8.3 Battery Anodes (‘Negatives’)  221

               In principle, all these reactions may be run in pure water, but in order to obtain
               sufficiently high currents, electrolytes with better conductivity (aqueous solutions
               of KOH or NaOH or seawater [4]) are necessary. The latter is found only in naval
               applications.
                While in alkaline solutions, the problem of aluminum corrosion has to be
               overcome by protecting the metal by adding inhibitors like zinc oxide [5], zincate
               ions [6], a combination of zinc species with organic additives [7], or by replacing
               water in the electrolyte with methanol [8]; the aluminum anode in seawater has to
               be activated by breaking the passive surface layer with suitable etchants [9–12].
                Although high-purity aluminum (up to 99.999%) is used in science and research
               dealing with the main discharge reactions and battery design concepts, most
               prototypes and batteries are made with aluminum alloys.
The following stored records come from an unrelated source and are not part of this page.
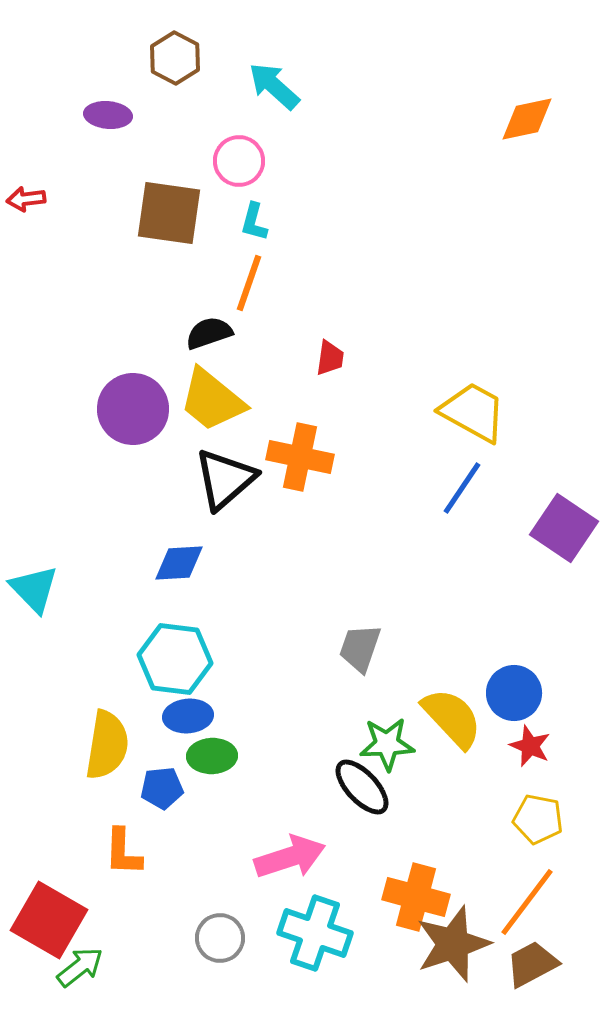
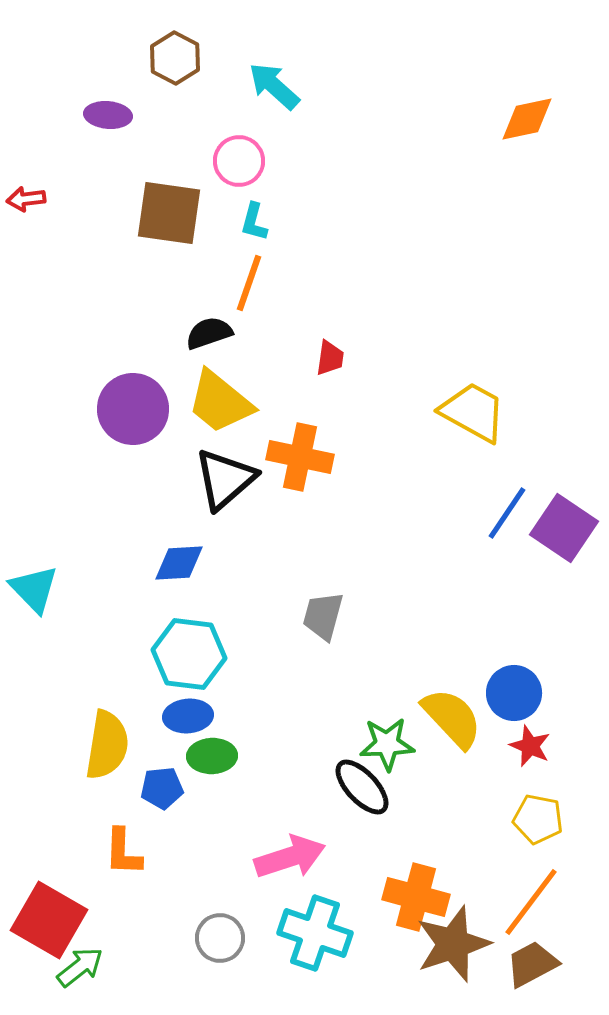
yellow trapezoid at (212, 400): moved 8 px right, 2 px down
blue line at (462, 488): moved 45 px right, 25 px down
gray trapezoid at (360, 648): moved 37 px left, 32 px up; rotated 4 degrees counterclockwise
cyan hexagon at (175, 659): moved 14 px right, 5 px up
orange line at (527, 902): moved 4 px right
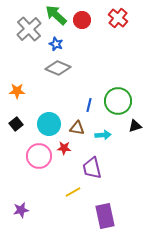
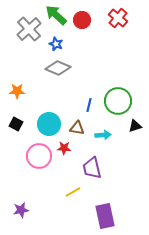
black square: rotated 24 degrees counterclockwise
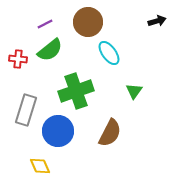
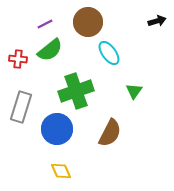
gray rectangle: moved 5 px left, 3 px up
blue circle: moved 1 px left, 2 px up
yellow diamond: moved 21 px right, 5 px down
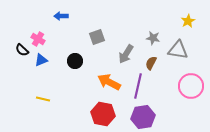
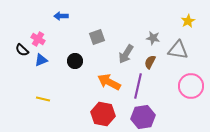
brown semicircle: moved 1 px left, 1 px up
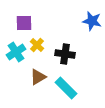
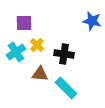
black cross: moved 1 px left
brown triangle: moved 2 px right, 3 px up; rotated 36 degrees clockwise
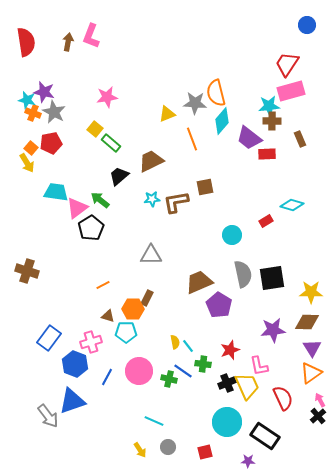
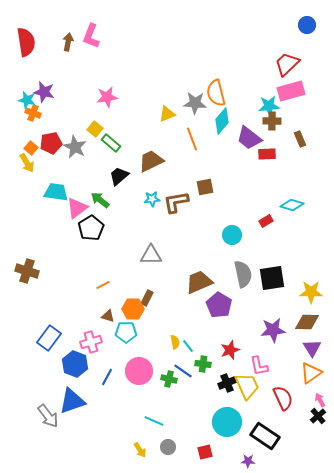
red trapezoid at (287, 64): rotated 12 degrees clockwise
gray star at (54, 112): moved 21 px right, 35 px down
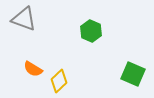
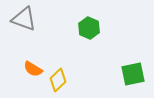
green hexagon: moved 2 px left, 3 px up
green square: rotated 35 degrees counterclockwise
yellow diamond: moved 1 px left, 1 px up
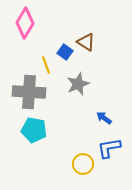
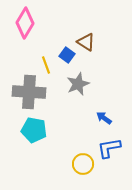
blue square: moved 2 px right, 3 px down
Such materials are Alcan
               AB, ERC 3–4, Alcan BDW [13, 14], or S1–S6 (binary aluminum–tin alloys) [15].
               Continuous efforts are made to replace expensive aluminum alloys by cheaper
               unalloyed Al qualities [16, 17] or to replace the normal sheet electrode by a
               polymer/aluminum composite electrode [18]. A survey of widely used alloys has
               been carried out by Zein el Abedin [19].

               8.3.2
               Cadmium (Cd)

               Although one of the most common storage batteries is called the
               ‘Nickel/Cadmium’-system (‘NiCad’), correctly written (−) Cd/KOH/NiO(OH) (+),
               cadmium is not usually used to form a battery anode. The same can be said with
               regard to the silver/cadmium [(−) Cd/KOH/AgO (+)] and the ‘MerCad’-battery
               [(−) Cd/KOH/HgO (+)]. The ‘metallic negative’ in these cases may be formed
               starting with cadmium hydroxide incorporated in the pore system of a sintered
               nickel plate or pressed upon a nickel-plated steel current collector (pocket plates),
               which is subsequently converted to cadmium metal by electrochemical reduction
               inside the cell (type AB2C2). This operation is performed by the purchaser on first
               use of these (storage) batteries in accordance with the users manual by inserting
               them into the appropriate charger for a certain time (e.g., overnight). Cadmium
               hydroxide for anode formation usually contains some additives (e.g., iron, nickel,
               graphite) and – in some cases – organic inhibitors and/or polymer binding agents
               [20–25].
                The other method is cadmium electrodeposition on a nickel-plated steel foil
               (serving as current collector) using a plating bath containing acidified cadmium
               sulfate (type AB2C3). In this case the user is supplied with a battery in charged
               (‘ready for use’) condition.
                The reversible anodic charge/discharge reaction is:

                               −
                    Cd(OH) + 2e ←→ Cd + 2OH  −                             (8.5)
                          2
               Because of the high hydrogen overvoltage of cadmium in the caustic electrolyte, no
               amalgamation is needed.